Indeed, one of the changes to the bill from the one in 2020 is that immediately after saying encryption can’t be an independent basis for liability it adds a new section that wasn’t there before that effectively walks back the encryption-protecting stuff. The new section says: “Nothing in [the part that says encryption isn’t a basis for liability] shall be construed to prohibit a court from considering evidence of actions or circumstances described in that subparagraph if the evidence is otherwise admissable.” In other words, as long as anyone bringing a case under EARN IT can point to something that is not related to encryption, it can point to the use of encryption as additional evidence of liability for CSAM on the platform.

Again, the end result is drastically increasing liability for the use of encryption. While no one will be able to use the encryption alone as evidence, as long as they point to one other thing — such as a failure to find a single piece of CSAM — then they can bring the encryption evidence back in and suggest (incorrectly) some sort of pattern or willful blindness.

And this doesn’t even touch on what will come out of the “committee” and its best practices recommendations, which very well might include an attack on end-to-end encryption.

So, if you were unsure if this legislation is an attack on Section 230 or an attack on encryption, the simple answer is that it is both.

What’s more is that this push to “protect the children” has been a cover for plenty of awful surveillance and anti-security laws around the world for well over a decade now.
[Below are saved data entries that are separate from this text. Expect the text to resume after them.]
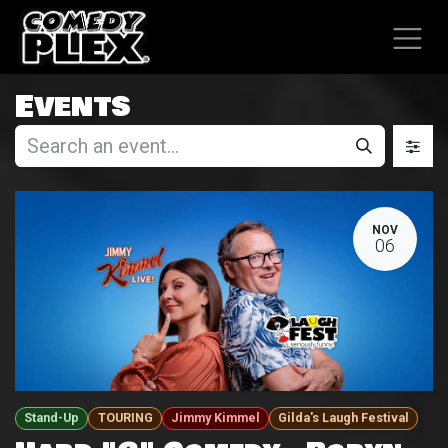
SKIP TO CONTENT
Events
NOV
06
Stand-Up
TOURING
Jimmy Kimmel
Gilda's Laugh Festival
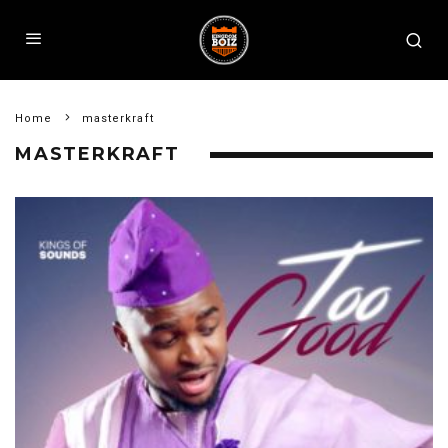
Home
masterkraft
MASTERKRAFT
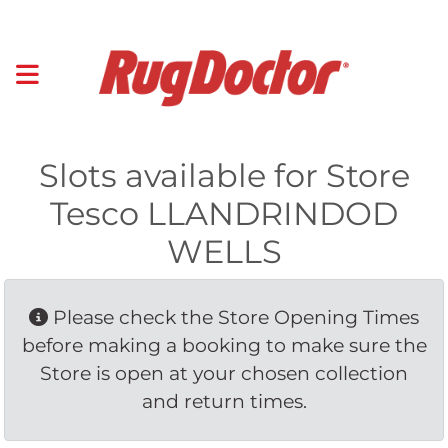
Slots available for Store
Tesco LLANDRINDOD
WELLS
Please check the Store Opening Times 
before making a booking to make sure the
Store is open at your chosen collection
and return times.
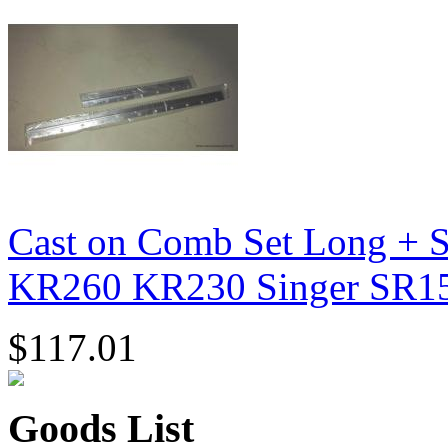
Cast on Comb Set Long + S
KR260 KR230 Singer SR1
$117.01
Goods List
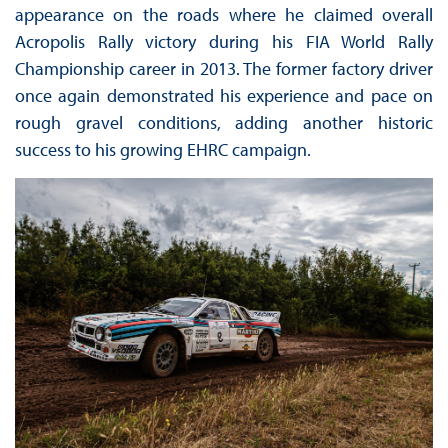
appearance on the roads where he claimed overall
Acropolis Rally victory during his FIA World Rally
Championship career in 2013. The former factory driver
once again demonstrated his experience and pace on
rough gravel conditions, adding another historic
success to his growing EHRC campaign.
The effectiveness of this cover story has been quite hit and miss, but it does show that politicians still seem to think that this is a viable tactic to push such awful laws in the first place.

If there is a silver lining in all of this, it’s that American’s have one advantage over EARN IT that Canadians do not have with the Liberals War on Encryption: time. In Canada, the Liberals war on the open Internet started less than a week after the session resumed in the new year. For American’s this started rather late in the first two years of office. That means it has until November before midterms hit which is about 10 months away. That really isn’t the worlds longest runway to make EARN IT take off into the law books. If anything, EARN IT could still just crash and burn like last time and leave American’s relieved yet again that the US couldn’t pass a law that incredibly stupid in the first place.

Of course, a lot can happen in the interim and this development does show that the US hasn’t necessarily given up on the idea of banning effective encryption. Sadly, for American’s, the fight is now on to, once again, try to defend the free and open Internet.